====== Source information ======
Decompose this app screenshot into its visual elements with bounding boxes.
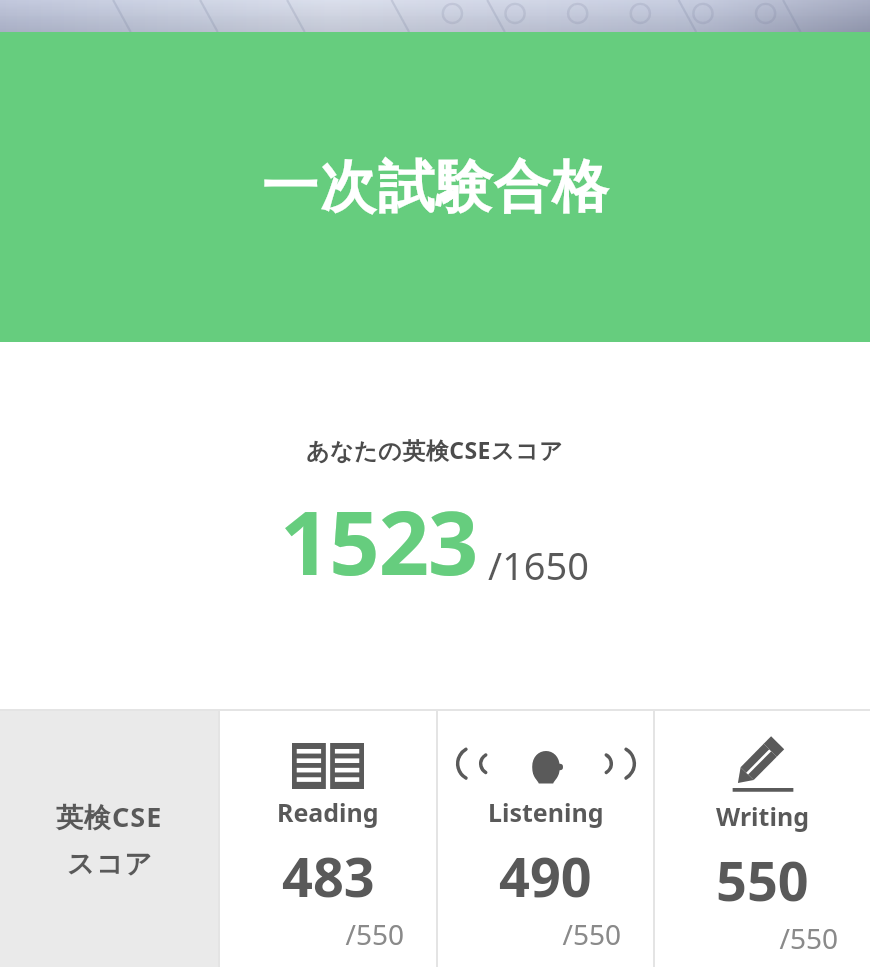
button[interactable]: 英検CSE	[0, 711, 218, 967]
staticText: 一次試験合格	[261, 152, 609, 223]
other: Listening	[500, 743, 592, 789]
staticText: 483	[282, 839, 375, 913]
button[interactable]: Writing	[655, 711, 870, 967]
other: Reading	[292, 743, 364, 789]
staticText: 550	[716, 843, 809, 917]
button[interactable]: Reading	[220, 711, 436, 967]
staticText: /550	[438, 915, 621, 953]
staticText: /550	[655, 919, 838, 957]
staticText: /550	[220, 915, 404, 953]
staticText: 英検CSE	[56, 798, 163, 835]
staticText: スコア	[67, 847, 153, 881]
staticText: 490	[499, 839, 592, 913]
staticText: Listening	[488, 795, 604, 829]
staticText: あなたの英検CSEスコア	[306, 434, 564, 465]
staticText: 1523	[280, 481, 478, 601]
other: Writing	[730, 743, 796, 793]
button[interactable]: Listening	[438, 711, 653, 967]
staticText: Writing	[716, 799, 809, 833]
staticText: /1650	[488, 539, 590, 591]
staticText: Reading	[277, 795, 379, 829]
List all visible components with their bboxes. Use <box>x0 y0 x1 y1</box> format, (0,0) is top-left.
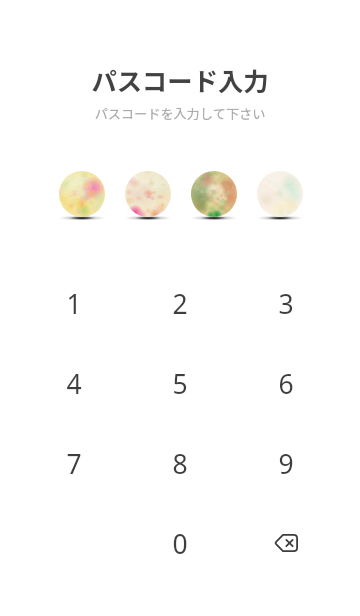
button[interactable]: 1 <box>21 264 127 344</box>
button[interactable]: 8 <box>127 424 233 504</box>
staticText: 4 <box>66 366 82 402</box>
staticText: 0 <box>172 526 188 562</box>
staticText: 1 <box>66 286 82 322</box>
staticText: 9 <box>278 446 294 482</box>
button[interactable]: 4 <box>21 344 127 424</box>
staticText: 7 <box>66 446 82 482</box>
staticText: 8 <box>172 446 188 482</box>
button[interactable]: 5 <box>127 344 233 424</box>
staticText: パスコード入力 <box>0 62 360 99</box>
button[interactable]: 6 <box>233 344 339 424</box>
staticText: 5 <box>172 366 188 402</box>
button[interactable]: 2 <box>127 264 233 344</box>
button[interactable]: 9 <box>233 424 339 504</box>
staticText: パスコードを入力して下さい <box>0 104 360 123</box>
staticText: 2 <box>172 286 188 322</box>
button[interactable]: 0 <box>127 504 233 584</box>
staticText: 6 <box>278 366 294 402</box>
staticText: 3 <box>278 286 294 322</box>
button[interactable]: Backspace <box>233 504 339 584</box>
button[interactable]: 7 <box>21 424 127 504</box>
button[interactable]: 3 <box>233 264 339 344</box>
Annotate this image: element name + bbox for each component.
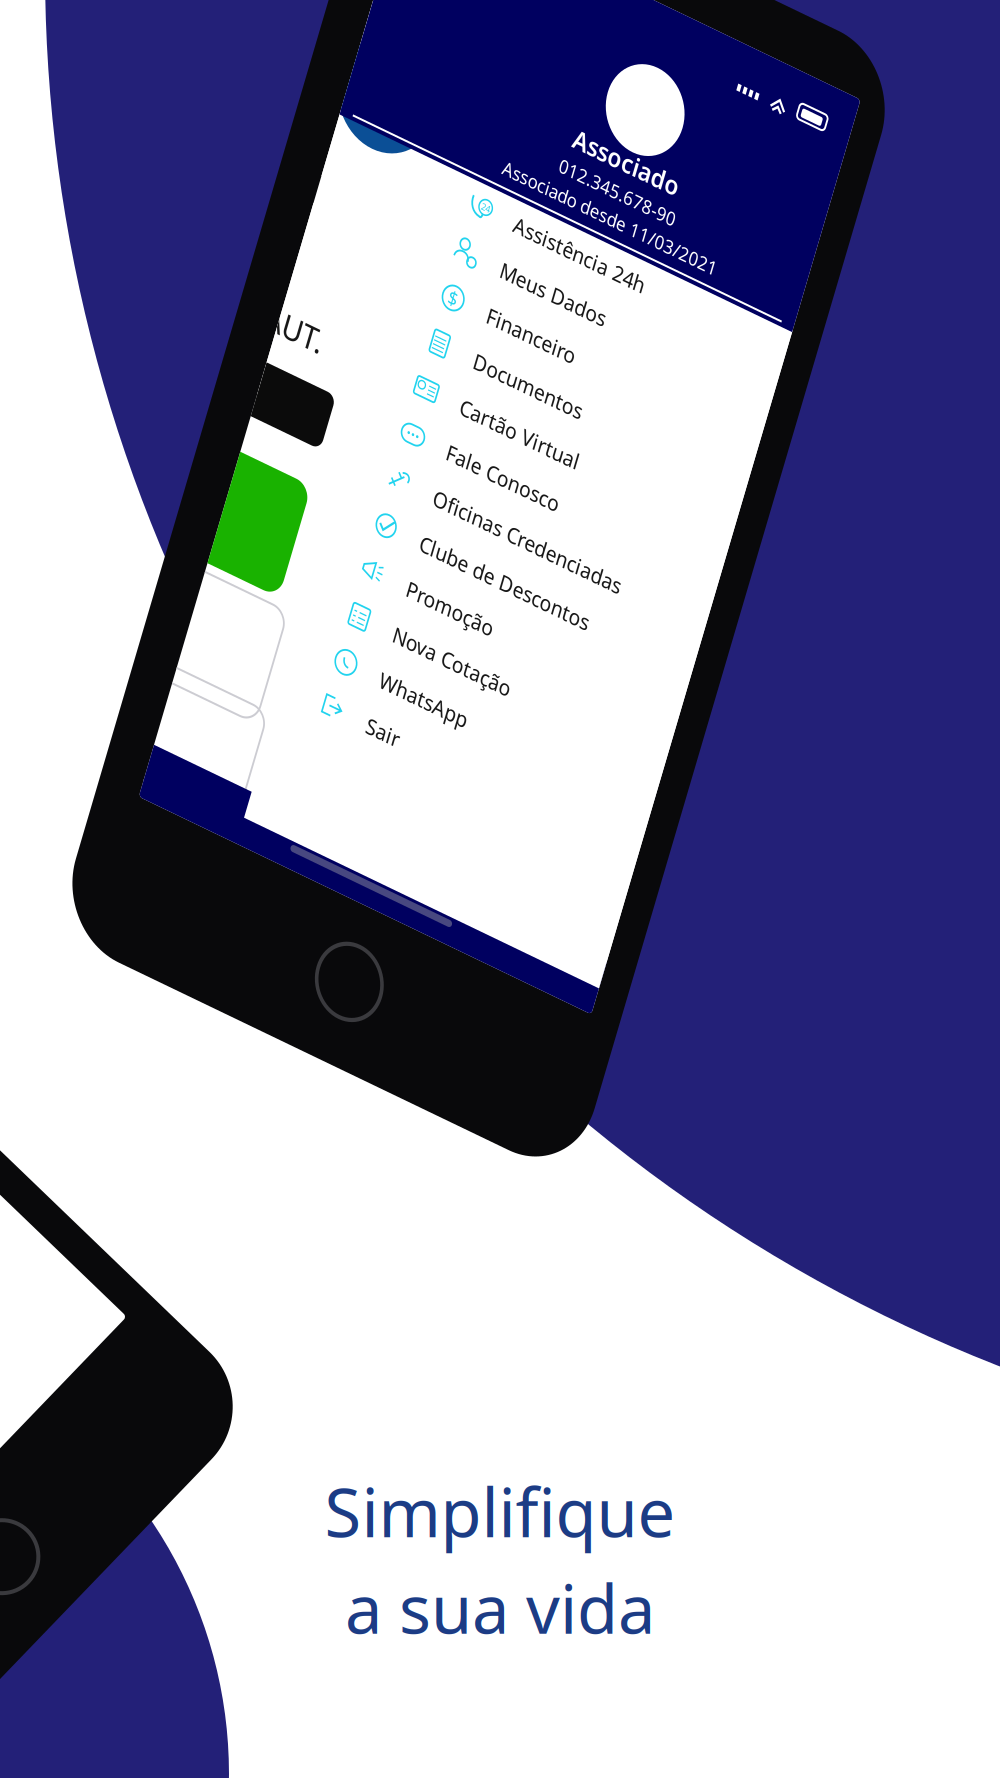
staticText: Meus Dados <box>259 351 383 379</box>
button[interactable]: WhatsApp <box>161 768 579 815</box>
staticText: Sair <box>259 825 298 853</box>
staticText: 012.345.678-90 <box>288 232 425 256</box>
button[interactable]: 24 <box>161 294 579 341</box>
button[interactable]: Oficinas Credenciadas <box>161 578 579 626</box>
staticText: Cartão Virtual <box>259 493 399 521</box>
button[interactable]: Promoção <box>161 673 579 721</box>
button[interactable]: Nova Cotação <box>161 721 579 768</box>
staticText: Nova Cotação <box>259 730 397 758</box>
button[interactable]: Documentos <box>161 436 579 484</box>
staticText: Fale Conosco <box>259 540 391 569</box>
button[interactable]: Cartão Virtual <box>161 484 579 531</box>
staticText: a sua vida <box>345 1564 655 1652</box>
button[interactable]: Sair <box>161 815 579 863</box>
staticText: Promoção <box>259 683 361 711</box>
staticText: Oficinas Credenciadas <box>259 588 480 616</box>
staticText: Documentos <box>259 446 387 474</box>
staticText: Financeiro <box>259 398 363 427</box>
staticText: Assistência 24h <box>259 304 413 332</box>
button[interactable]: Meus Dados <box>161 341 579 389</box>
staticText: Simplifique <box>324 1467 676 1556</box>
button[interactable]: $ <box>161 389 579 436</box>
button[interactable]: Clube de Descontos <box>161 626 579 673</box>
staticText: Associado desde 11/03/2021 <box>230 258 482 283</box>
staticText: Associado <box>294 196 418 230</box>
button[interactable]: Fale Conosco <box>161 531 579 578</box>
staticText: Clube de Descontos <box>259 635 458 664</box>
======
Restate verbatim the lines that begin at the one holding "Annotate this image: element" and end at the last line of the material. Exclude pictures.

- **Answer**
Annotate this image: element name + bbox for each component.
staticText: Meus Dados <box>259 351 383 379</box>
button[interactable]: WhatsApp <box>161 768 579 815</box>
staticText: Sair <box>259 825 298 853</box>
staticText: 012.345.678-90 <box>288 232 425 256</box>
button[interactable]: 24 <box>161 294 579 341</box>
button[interactable]: Oficinas Credenciadas <box>161 578 579 626</box>
staticText: Cartão Virtual <box>259 493 399 521</box>
button[interactable]: Promoção <box>161 673 579 721</box>
button[interactable]: Nova Cotação <box>161 721 579 768</box>
staticText: Nova Cotação <box>259 730 397 758</box>
button[interactable]: Documentos <box>161 436 579 484</box>
staticText: Fale Conosco <box>259 540 391 569</box>
button[interactable]: Cartão Virtual <box>161 484 579 531</box>
staticText: a sua vida <box>345 1564 655 1652</box>
button[interactable]: Sair <box>161 815 579 863</box>
staticText: Promoção <box>259 683 361 711</box>
staticText: Oficinas Credenciadas <box>259 588 480 616</box>
staticText: Documentos <box>259 446 387 474</box>
staticText: Financeiro <box>259 398 363 427</box>
staticText: Assistência 24h <box>259 304 413 332</box>
button[interactable]: Meus Dados <box>161 341 579 389</box>
staticText: Simplifique <box>324 1467 676 1556</box>
button[interactable]: $ <box>161 389 579 436</box>
button[interactable]: Clube de Descontos <box>161 626 579 673</box>
staticText: Associado desde 11/03/2021 <box>230 258 482 283</box>
staticText: Associado <box>294 196 418 230</box>
button[interactable]: Fale Conosco <box>161 531 579 578</box>
staticText: Clube de Descontos <box>259 635 458 664</box>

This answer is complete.